• [WORK REQUIRED]:
Which lines belong in your copy? Those from the start of the data through the line with "Valverde del Majano, para el PP", exactly as written, without any pictures.

Collected data:
-=-=-

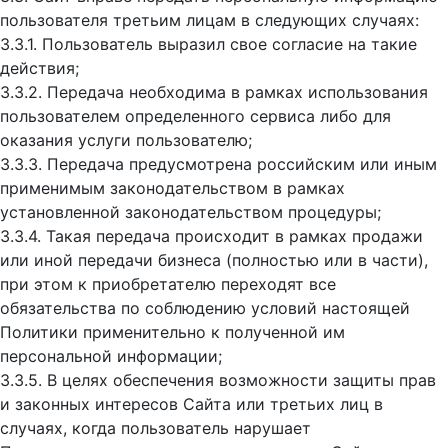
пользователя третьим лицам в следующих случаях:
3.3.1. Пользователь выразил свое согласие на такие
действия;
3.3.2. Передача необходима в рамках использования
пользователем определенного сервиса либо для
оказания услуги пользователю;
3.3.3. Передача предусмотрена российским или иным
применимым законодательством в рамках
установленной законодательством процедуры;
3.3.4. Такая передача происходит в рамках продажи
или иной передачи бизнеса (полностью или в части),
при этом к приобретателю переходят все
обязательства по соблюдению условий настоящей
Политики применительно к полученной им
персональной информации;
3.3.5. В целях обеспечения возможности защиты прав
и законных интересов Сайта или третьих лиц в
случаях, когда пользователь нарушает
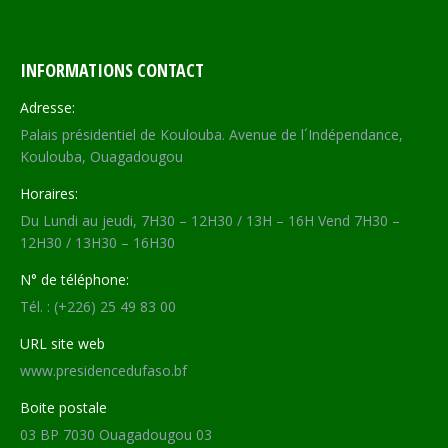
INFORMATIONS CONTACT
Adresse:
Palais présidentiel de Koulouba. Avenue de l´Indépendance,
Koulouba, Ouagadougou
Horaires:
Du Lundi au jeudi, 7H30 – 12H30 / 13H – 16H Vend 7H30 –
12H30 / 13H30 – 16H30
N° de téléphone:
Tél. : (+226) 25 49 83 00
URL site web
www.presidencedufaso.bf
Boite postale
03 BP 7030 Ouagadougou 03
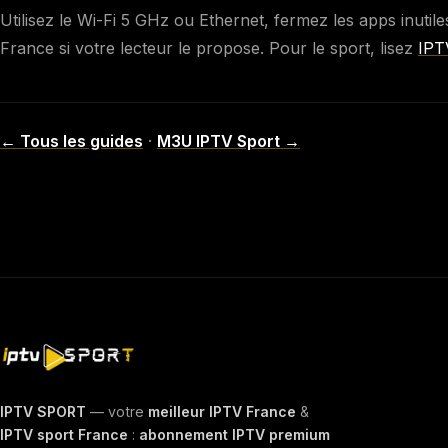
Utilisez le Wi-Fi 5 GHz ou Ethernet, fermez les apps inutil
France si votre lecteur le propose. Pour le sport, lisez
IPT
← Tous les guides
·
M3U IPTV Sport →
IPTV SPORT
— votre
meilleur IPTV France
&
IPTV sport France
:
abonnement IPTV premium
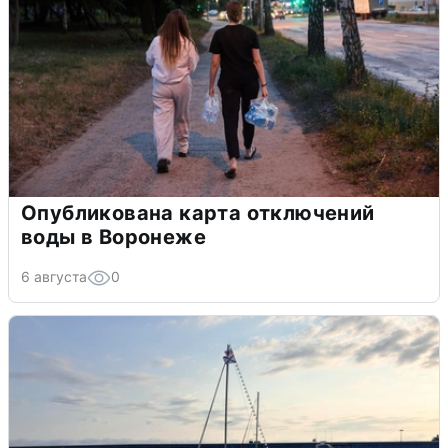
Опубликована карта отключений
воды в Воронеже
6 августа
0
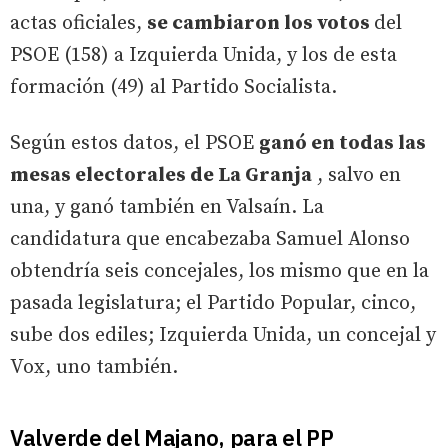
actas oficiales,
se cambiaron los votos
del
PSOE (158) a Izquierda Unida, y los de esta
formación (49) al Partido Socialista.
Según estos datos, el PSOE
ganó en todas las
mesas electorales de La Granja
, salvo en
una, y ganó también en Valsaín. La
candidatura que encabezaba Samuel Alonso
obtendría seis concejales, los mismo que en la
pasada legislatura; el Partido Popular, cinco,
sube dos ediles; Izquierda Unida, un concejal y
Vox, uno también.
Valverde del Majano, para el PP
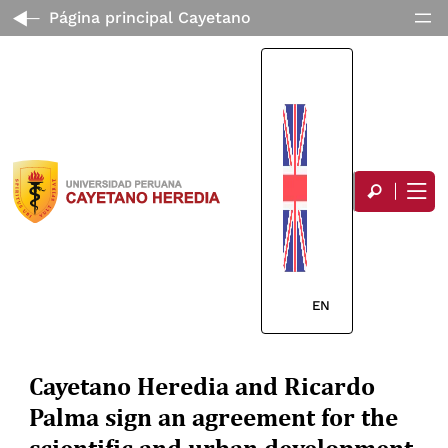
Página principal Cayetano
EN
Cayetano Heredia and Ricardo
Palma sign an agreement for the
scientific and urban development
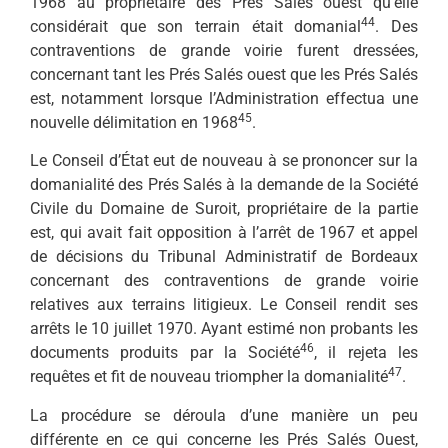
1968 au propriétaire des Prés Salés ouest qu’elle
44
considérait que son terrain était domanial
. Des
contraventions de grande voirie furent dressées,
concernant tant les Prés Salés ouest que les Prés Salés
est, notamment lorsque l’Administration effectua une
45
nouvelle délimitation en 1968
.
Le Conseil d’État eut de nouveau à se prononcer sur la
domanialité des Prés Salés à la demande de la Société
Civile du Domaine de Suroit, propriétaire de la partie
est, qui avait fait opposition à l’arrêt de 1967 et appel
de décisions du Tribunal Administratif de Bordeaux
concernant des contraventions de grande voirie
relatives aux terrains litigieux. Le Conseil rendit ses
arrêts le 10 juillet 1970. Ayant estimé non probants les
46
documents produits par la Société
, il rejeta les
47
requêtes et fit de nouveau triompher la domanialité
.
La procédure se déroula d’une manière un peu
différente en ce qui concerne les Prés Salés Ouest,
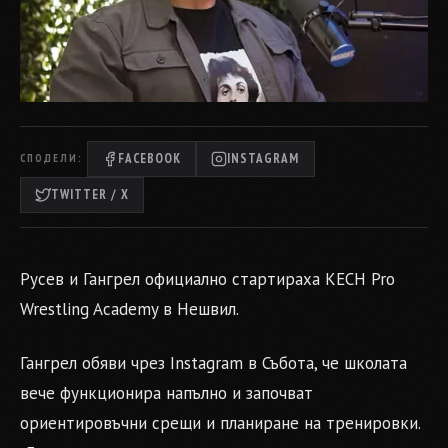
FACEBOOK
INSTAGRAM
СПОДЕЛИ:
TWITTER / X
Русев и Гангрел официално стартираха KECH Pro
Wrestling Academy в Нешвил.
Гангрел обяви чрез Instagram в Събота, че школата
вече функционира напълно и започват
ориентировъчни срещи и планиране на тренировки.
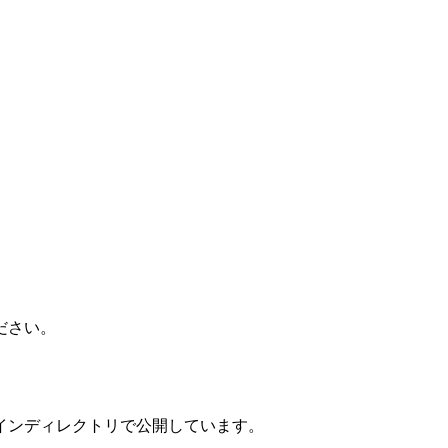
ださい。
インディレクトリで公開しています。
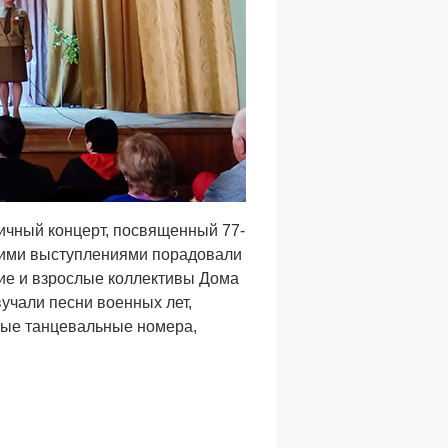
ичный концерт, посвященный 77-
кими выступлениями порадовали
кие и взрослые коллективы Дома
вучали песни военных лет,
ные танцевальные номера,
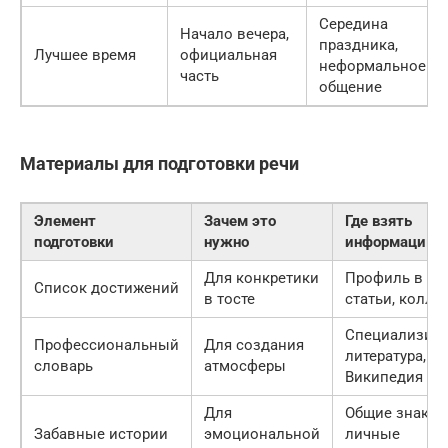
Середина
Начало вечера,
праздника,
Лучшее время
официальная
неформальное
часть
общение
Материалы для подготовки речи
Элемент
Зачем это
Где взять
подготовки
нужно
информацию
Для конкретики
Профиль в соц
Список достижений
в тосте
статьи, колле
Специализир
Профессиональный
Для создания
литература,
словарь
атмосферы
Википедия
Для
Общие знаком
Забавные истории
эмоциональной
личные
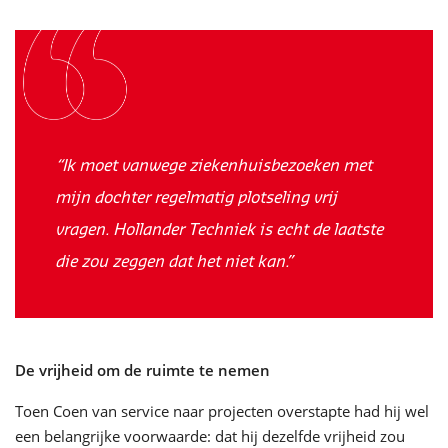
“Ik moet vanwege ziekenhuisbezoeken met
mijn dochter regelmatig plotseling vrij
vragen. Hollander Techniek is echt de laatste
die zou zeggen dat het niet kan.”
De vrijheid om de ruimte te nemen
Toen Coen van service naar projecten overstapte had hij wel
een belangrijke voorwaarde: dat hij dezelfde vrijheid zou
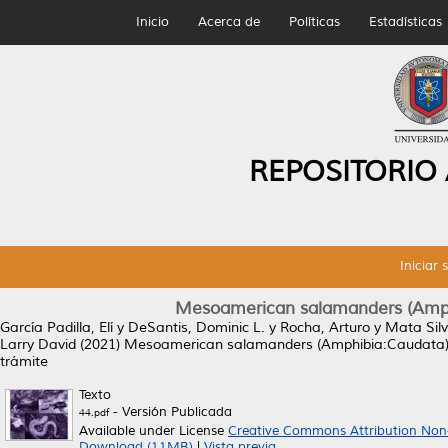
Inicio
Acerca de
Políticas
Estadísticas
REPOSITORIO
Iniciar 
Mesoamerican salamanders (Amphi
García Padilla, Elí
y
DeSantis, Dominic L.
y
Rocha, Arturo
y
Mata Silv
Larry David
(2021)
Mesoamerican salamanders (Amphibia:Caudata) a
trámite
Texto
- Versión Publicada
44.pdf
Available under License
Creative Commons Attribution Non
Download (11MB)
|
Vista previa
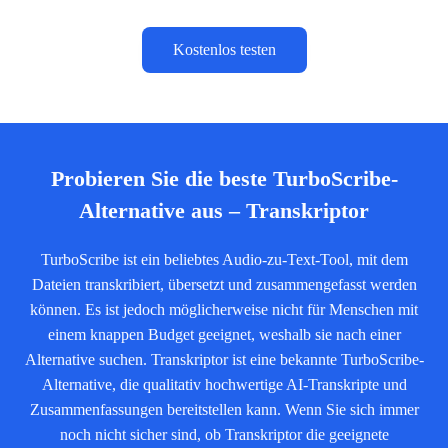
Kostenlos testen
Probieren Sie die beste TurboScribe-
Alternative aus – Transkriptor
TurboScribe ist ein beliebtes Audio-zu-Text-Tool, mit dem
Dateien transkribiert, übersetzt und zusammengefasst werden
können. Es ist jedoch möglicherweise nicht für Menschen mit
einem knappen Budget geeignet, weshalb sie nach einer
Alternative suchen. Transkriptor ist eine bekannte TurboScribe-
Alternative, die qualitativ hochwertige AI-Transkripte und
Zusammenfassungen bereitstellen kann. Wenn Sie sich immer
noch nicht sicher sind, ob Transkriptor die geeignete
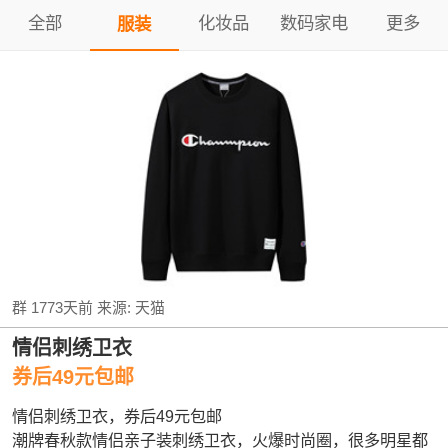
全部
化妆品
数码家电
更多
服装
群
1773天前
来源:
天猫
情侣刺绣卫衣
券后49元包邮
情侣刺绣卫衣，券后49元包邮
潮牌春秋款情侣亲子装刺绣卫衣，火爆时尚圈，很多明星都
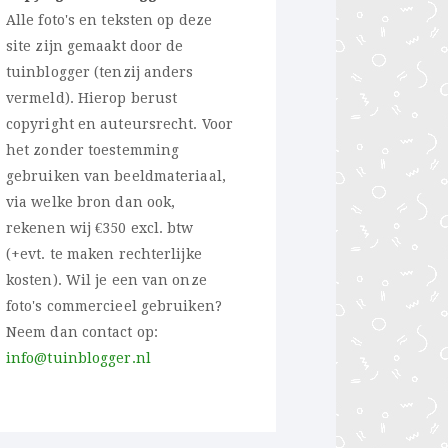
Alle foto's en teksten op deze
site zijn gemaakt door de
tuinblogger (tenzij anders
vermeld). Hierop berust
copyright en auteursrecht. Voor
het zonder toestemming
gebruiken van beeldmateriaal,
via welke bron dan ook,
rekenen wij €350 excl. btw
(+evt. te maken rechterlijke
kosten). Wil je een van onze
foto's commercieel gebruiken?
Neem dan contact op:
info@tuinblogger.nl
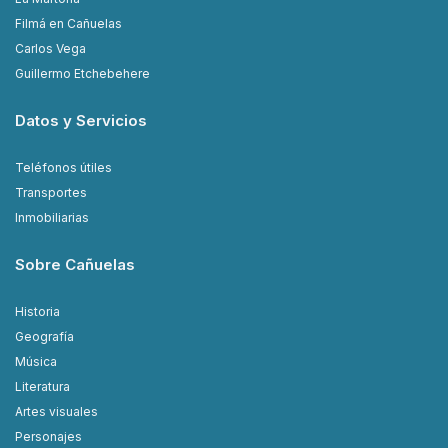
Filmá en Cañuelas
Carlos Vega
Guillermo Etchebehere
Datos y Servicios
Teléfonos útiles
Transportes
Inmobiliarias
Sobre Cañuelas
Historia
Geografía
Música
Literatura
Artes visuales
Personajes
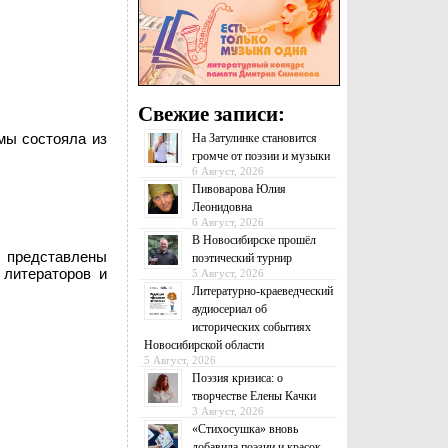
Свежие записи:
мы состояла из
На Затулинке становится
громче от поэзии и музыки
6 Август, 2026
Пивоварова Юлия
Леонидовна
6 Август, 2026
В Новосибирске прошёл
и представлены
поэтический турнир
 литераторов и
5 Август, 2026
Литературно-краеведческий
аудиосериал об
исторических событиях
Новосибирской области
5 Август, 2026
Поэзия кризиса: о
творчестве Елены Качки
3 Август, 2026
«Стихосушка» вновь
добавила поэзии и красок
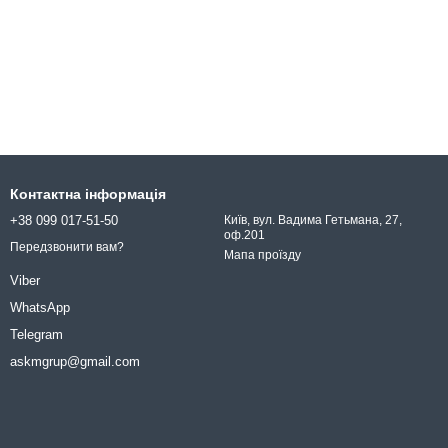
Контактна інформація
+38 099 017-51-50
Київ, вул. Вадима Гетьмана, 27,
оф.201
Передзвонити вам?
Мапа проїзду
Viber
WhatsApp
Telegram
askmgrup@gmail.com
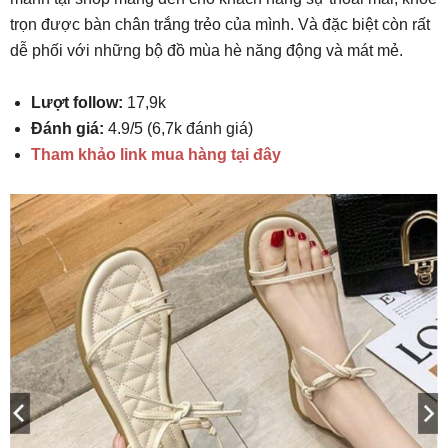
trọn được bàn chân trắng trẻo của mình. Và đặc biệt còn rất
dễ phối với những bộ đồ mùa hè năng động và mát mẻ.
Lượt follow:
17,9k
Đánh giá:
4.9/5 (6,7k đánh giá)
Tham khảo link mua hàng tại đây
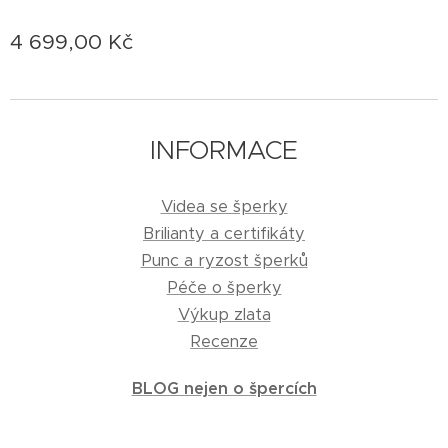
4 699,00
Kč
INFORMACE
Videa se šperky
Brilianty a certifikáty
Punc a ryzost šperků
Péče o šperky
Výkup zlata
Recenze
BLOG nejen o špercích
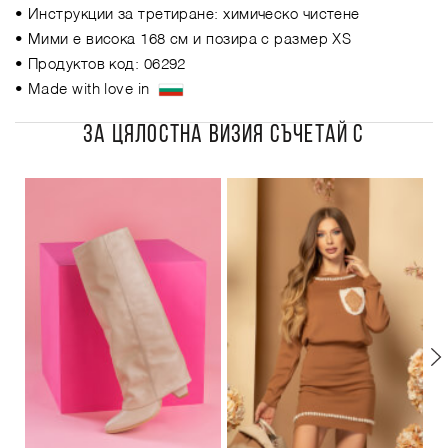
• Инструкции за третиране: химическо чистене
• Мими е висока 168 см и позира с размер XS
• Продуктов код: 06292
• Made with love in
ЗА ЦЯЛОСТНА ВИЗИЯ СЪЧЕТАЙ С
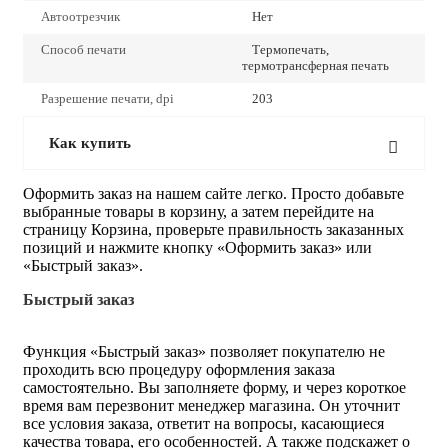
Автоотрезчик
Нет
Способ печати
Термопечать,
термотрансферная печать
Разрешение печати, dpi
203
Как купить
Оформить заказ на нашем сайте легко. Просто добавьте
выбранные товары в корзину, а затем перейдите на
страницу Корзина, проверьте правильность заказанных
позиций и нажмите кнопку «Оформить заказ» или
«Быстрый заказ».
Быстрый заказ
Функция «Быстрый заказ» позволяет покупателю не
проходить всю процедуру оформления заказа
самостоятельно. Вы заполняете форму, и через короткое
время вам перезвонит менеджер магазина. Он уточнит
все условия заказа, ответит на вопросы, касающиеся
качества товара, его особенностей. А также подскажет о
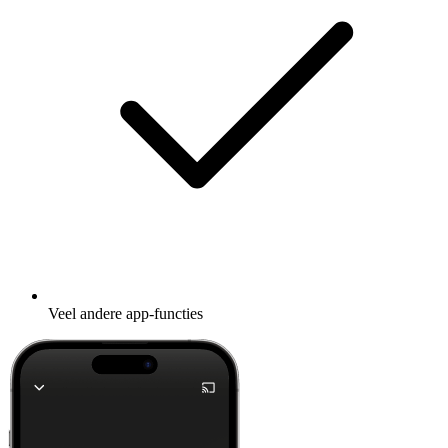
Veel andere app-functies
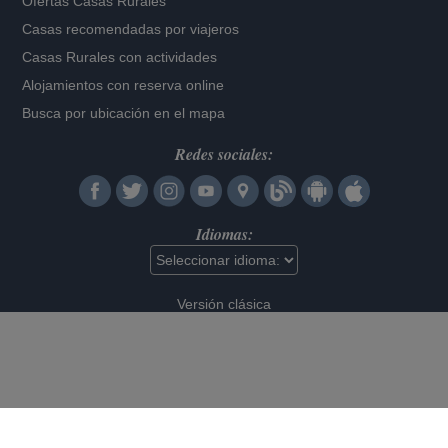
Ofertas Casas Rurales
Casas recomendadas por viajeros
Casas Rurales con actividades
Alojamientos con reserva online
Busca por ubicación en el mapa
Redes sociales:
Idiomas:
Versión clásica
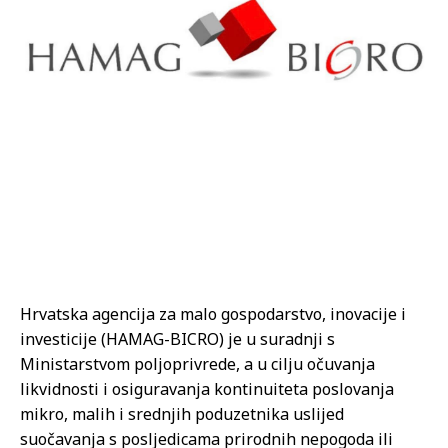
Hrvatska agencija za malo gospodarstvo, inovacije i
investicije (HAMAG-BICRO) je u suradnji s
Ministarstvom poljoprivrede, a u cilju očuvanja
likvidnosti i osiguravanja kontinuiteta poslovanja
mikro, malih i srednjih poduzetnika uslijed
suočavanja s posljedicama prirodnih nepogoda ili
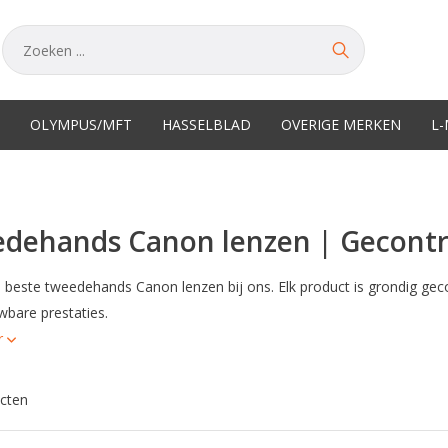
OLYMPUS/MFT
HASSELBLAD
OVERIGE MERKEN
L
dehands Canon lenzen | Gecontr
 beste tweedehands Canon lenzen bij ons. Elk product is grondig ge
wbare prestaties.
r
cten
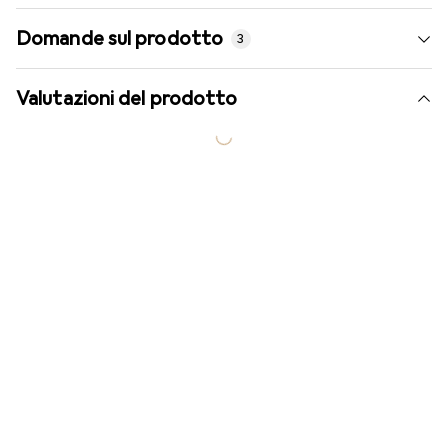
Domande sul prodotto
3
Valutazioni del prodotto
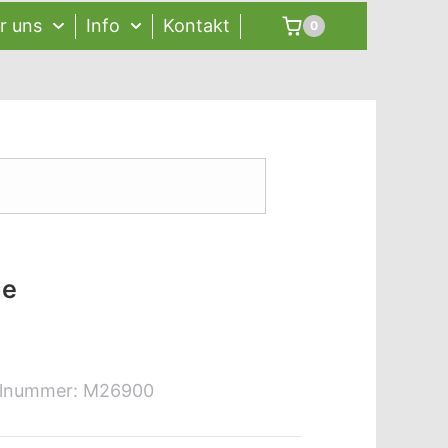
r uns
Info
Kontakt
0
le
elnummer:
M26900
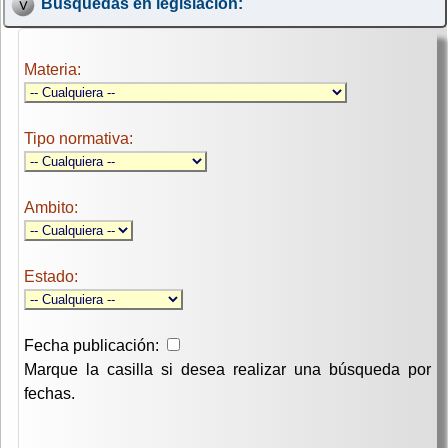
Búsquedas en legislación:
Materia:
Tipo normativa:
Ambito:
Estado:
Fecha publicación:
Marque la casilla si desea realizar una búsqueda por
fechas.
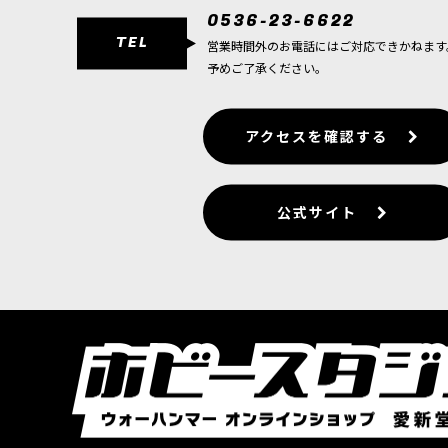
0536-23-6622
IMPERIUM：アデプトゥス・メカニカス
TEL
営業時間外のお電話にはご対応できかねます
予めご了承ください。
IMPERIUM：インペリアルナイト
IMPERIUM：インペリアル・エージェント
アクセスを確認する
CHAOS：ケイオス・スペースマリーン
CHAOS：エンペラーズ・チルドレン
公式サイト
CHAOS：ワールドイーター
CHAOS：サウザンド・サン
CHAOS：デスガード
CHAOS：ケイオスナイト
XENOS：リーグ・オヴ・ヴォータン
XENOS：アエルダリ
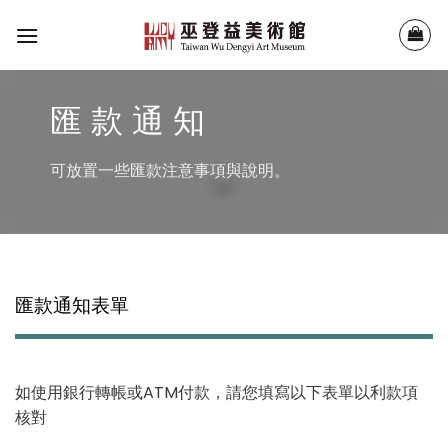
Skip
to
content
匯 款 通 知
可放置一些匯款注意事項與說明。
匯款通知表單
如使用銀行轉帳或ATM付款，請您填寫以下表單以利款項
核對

-=-=-

• [ANSWER SPACE]:
пользователя третьим лицам в следующих случаях:
3.3.1. Пользователь выразил свое согласие на такие
действия;
3.3.2. Передача необходима в рамках использования
пользователем определенного сервиса либо для
оказания услуги пользователю;
3.3.3. Передача предусмотрена российским или иным
применимым законодательством в рамках
установленной законодательством процедуры;
3.3.4. Такая передача происходит в рамках продажи
или иной передачи бизнеса (полностью или в части),
при этом к приобретателю переходят все
обязательства по соблюдению условий настоящей
Политики применительно к полученной им
персональной информации;
3.3.5. В целях обеспечения возможности защиты прав
и законных интересов Сайта или третьих лиц в
случаях, когда пользователь нарушает
INFORMATIONS CONTACT
Adresse:
Palais présidentiel de Koulouba. Avenue de l´Indépendance,
Koulouba, Ouagadougou
Horaires:
Du Lundi au jeudi, 7H30 – 12H30 / 13H – 16H Vend 7H30 –
12H30 / 13H30 – 16H30
N° de téléphone:
Tél. : (+226) 25 49 83 00
URL site web
www.presidencedufaso.bf
Boite postale
03 BP 7030 Ouagadougou 03
Utilisez le Wi-Fi 5 GHz ou Ethernet, fermez les apps inutil
France si votre lecteur le propose. Pour le sport, lisez
IPT
← Tous les guides
·
M3U IPTV Sport →
IPTV SPORT
— votre
meilleur IPTV France
&
IPTV sport France
:
abonnement IPTV premium
Опубликована карта отключений
воды в Воронеже
6 августа
0
actas oficiales,
se cambiaron los votos
del
PSOE (158) a Izquierda Unida, y los de esta
formación (49) al Partido Socialista.
Según estos datos, el PSOE
ganó en todas las
mesas electorales de La Granja
, salvo en
una, y ganó también en Valsaín. La
candidatura que encabezaba Samuel Alonso
obtendría seis concejales, los mismo que en la
pasada legislatura; el Partido Popular, cinco,
sube dos ediles; Izquierda Unida, un concejal y
Vox, uno también.
Valverde del Majano, para el PP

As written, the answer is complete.